However, the oversight local officials uncovered and the alleged irregularities mentioned by Abrams’s attorney are two entirely different matters. Abrams’s attorney stated that Coffee County’s election returns showed undervoting, which occurs when voters do not fill out a complete ballot.
Election officials do not certify an election until the Friday after the election ends. All returns on election night are given with the caveat that the returns are incomplete and unofficial. In fact, there are 27 provisional ballots that still need to be counted. They won’t be counted until Friday afternoon. Election officials have five days after an election ends to certify the final vote count.
All the races were affected by not transmitting the votes. Since the governor’s race is the one everyone is looking at, here is how the updated numbers changed that election. The original vote count that was transmitted was 8,195 votes for Brian Kemp and 3,344 for Abrams. The updated count changes it to 8,920 for Kemp and 3,618 for Abrams. The percentages went from 70.69 and 28.84 to 70.82 and 28.72, respectively.

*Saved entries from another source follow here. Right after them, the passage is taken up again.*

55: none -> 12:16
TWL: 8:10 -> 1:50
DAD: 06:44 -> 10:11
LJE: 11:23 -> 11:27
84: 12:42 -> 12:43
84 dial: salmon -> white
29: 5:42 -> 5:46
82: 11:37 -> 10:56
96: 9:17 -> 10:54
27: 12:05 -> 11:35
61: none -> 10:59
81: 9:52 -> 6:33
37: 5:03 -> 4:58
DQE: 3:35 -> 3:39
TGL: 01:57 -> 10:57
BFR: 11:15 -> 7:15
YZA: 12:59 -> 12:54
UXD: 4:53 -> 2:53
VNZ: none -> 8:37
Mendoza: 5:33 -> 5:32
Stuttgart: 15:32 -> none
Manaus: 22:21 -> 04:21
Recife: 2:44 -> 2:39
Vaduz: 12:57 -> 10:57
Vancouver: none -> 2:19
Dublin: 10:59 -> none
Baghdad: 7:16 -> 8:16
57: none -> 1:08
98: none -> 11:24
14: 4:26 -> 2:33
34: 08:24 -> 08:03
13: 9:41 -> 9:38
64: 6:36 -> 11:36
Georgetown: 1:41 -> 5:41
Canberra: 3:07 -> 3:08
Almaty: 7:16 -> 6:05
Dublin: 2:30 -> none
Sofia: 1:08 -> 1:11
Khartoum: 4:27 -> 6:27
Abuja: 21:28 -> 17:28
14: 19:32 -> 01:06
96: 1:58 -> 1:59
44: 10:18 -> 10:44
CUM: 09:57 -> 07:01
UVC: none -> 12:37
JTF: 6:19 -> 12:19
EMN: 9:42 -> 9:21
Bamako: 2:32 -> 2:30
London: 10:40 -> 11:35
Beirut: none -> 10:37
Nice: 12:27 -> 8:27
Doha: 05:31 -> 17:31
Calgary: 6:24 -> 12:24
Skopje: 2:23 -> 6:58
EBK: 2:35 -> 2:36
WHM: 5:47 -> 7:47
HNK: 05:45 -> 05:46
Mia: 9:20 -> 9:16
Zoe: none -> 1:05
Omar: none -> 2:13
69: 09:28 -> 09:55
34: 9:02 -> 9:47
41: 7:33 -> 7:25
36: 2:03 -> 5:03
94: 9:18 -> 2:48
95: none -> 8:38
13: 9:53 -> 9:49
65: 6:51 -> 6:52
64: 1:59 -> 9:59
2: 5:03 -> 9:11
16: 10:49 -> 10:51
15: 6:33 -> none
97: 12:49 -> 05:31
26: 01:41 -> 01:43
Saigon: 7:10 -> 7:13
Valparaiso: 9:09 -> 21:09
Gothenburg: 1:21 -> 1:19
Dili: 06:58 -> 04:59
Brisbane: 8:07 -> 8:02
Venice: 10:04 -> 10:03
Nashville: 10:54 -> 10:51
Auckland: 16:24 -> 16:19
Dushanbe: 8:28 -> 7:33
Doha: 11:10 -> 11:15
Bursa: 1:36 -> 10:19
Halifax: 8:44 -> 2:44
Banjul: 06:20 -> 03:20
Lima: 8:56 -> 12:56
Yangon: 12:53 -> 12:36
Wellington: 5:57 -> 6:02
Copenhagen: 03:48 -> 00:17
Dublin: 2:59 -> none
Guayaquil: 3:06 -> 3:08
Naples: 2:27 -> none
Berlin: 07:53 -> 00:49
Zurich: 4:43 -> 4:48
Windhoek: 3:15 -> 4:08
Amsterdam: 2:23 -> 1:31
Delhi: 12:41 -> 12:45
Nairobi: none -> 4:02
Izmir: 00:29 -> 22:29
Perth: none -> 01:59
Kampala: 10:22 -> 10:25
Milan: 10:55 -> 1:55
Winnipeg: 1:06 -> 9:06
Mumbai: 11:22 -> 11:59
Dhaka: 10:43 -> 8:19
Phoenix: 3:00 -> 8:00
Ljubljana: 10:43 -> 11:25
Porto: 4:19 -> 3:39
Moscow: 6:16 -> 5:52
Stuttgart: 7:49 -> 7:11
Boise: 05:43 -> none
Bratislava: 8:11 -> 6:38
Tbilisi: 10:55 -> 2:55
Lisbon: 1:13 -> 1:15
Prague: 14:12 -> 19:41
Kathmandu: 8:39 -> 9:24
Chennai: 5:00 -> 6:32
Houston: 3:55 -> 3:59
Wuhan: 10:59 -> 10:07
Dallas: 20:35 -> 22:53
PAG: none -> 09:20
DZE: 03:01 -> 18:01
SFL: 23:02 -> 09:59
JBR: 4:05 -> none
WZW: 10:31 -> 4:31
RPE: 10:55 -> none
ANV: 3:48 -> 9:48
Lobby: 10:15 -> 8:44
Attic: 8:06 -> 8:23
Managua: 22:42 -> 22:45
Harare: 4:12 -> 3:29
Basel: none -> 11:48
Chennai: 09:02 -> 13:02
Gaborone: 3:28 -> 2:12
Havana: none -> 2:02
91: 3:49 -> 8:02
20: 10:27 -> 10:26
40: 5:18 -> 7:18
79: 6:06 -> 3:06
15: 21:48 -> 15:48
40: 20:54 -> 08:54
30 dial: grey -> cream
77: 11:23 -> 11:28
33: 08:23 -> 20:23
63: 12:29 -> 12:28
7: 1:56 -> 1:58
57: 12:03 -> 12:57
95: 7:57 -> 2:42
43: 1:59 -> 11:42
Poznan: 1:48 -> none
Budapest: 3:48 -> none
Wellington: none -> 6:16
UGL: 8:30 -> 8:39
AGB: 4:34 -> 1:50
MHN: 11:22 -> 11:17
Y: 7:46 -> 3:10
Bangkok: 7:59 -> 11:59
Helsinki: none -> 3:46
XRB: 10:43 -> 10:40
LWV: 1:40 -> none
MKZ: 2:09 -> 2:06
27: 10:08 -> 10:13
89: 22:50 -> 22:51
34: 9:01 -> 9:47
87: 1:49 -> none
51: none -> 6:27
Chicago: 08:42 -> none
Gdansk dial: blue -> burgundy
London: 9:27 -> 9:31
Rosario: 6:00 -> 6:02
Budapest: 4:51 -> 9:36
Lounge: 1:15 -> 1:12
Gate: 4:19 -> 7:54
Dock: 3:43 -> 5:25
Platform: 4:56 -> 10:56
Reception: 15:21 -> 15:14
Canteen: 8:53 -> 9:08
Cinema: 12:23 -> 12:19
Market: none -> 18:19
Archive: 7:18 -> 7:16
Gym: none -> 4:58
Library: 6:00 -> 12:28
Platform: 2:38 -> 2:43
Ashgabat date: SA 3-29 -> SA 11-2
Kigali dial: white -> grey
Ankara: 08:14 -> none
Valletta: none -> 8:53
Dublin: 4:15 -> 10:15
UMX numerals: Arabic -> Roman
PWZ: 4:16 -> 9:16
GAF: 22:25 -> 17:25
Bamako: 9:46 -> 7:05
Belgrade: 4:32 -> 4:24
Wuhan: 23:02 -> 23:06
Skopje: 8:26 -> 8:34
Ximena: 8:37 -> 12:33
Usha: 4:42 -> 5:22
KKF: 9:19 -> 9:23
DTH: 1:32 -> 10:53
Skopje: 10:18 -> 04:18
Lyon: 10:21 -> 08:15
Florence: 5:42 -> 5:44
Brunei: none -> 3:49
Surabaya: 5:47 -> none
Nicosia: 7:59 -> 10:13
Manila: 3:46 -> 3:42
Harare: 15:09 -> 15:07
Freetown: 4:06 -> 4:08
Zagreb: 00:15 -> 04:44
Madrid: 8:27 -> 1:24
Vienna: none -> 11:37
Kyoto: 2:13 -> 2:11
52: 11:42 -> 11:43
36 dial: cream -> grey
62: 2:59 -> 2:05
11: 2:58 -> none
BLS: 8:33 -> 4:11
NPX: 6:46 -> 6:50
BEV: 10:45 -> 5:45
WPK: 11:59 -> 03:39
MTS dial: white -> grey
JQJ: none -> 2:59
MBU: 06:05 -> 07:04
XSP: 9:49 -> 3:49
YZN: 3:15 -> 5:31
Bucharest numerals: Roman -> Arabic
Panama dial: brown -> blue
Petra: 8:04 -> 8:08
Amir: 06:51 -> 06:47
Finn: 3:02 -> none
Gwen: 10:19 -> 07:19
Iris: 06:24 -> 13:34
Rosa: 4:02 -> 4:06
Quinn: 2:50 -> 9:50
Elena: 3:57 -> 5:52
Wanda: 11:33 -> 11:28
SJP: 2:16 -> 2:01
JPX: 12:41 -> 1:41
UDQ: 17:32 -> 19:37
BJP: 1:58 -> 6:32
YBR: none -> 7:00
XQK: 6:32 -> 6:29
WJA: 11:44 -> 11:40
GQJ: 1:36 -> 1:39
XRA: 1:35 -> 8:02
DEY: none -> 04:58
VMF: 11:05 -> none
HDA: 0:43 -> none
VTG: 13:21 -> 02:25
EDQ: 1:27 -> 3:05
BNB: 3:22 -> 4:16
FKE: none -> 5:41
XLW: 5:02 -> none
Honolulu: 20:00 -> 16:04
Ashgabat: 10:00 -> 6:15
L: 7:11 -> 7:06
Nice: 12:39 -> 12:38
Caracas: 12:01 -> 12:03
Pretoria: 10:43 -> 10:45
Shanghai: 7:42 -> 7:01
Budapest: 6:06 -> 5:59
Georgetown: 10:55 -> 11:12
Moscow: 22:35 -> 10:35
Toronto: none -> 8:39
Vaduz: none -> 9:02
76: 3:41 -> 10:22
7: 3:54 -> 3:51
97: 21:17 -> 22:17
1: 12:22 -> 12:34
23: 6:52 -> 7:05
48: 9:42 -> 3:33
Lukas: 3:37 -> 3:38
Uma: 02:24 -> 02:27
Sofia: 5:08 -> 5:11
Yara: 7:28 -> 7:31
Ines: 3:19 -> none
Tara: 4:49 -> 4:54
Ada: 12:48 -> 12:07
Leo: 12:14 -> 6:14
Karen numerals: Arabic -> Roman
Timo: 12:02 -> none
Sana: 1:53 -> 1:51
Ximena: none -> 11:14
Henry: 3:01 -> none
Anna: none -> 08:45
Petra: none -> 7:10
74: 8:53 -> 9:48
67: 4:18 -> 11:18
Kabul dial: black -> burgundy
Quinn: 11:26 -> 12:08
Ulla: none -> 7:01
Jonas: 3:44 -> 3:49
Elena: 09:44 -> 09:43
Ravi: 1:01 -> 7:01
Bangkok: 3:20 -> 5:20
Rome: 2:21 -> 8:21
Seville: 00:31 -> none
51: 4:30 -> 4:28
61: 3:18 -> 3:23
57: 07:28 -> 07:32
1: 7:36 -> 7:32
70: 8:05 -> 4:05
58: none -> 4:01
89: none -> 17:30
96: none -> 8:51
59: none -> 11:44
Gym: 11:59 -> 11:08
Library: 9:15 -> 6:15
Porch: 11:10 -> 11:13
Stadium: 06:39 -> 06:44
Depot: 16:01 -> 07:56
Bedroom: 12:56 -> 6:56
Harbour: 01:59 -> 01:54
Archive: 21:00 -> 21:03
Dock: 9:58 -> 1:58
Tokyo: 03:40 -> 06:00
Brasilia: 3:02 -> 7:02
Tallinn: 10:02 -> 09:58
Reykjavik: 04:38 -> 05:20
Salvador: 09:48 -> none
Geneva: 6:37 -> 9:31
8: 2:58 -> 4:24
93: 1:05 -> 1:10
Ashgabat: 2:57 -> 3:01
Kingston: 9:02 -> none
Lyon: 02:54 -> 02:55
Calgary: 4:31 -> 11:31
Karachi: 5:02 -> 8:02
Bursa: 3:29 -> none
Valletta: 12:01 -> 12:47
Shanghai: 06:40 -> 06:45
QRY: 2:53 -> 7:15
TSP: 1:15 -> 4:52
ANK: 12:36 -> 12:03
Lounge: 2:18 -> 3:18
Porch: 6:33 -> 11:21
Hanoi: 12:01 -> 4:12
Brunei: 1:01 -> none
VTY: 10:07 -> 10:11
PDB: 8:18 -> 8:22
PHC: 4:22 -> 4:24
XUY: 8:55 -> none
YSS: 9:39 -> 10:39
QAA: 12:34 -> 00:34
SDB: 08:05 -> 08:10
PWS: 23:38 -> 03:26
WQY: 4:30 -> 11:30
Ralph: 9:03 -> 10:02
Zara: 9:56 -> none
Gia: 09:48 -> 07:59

The issue raised by the Abrams campaign – undervoting – is one that occurs in every election. In many cases, people fill out incomplete ballots. There is nothing on a ballot that requires each voter to fill out a complete ballot. Voters often cast ballots in races they are familiar with and skip others. And not everyone who voted cast a ballot in the governor’s election. There were 12,596 votes cast in the race for governor. However, there were 12,647 voters who participated in the election, meaning 51 local voters did not cast a ballot for governor. In the Secretary of State’s race, 12,320 voters cast ballots, meaning 327 people didn’t vote in that particular race.
The election is not considered complete and official until it is certified, which will take place later on Friday.
It remains unclear how the Abrams’s campaign’s allegations of undervoting in Coffee and other counties will affect the election, if at all.